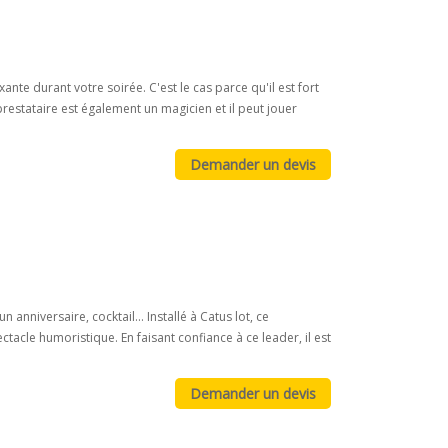
e durant votre soirée. C'est le cas parce qu'il est fort
estataire est également un magicien et il peut jouer
niversaire, cocktail... Installé à Catus lot, ce
ctacle humoristique. En faisant confiance à ce leader, il est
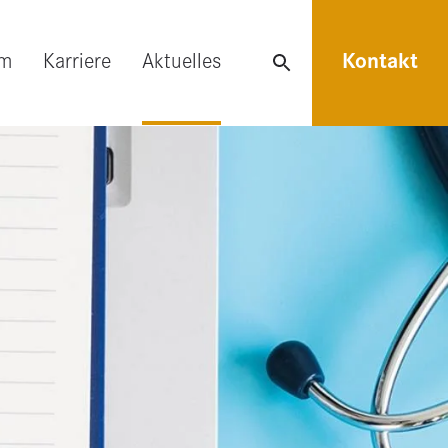
am
Karriere
Aktuelles
Kontakt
•••••
Take the line with "estataire est également" and each line after it through the end of the material above, and reproduce them exactly, without the pictures.

### Written solution
estataire est également un magicien et il peut jouer
niversaire, cocktail... Installé à Catus lot, ce
ctacle humoristique. En faisant confiance à ce leader, il est
am
Karriere
Aktuelles
Kontakt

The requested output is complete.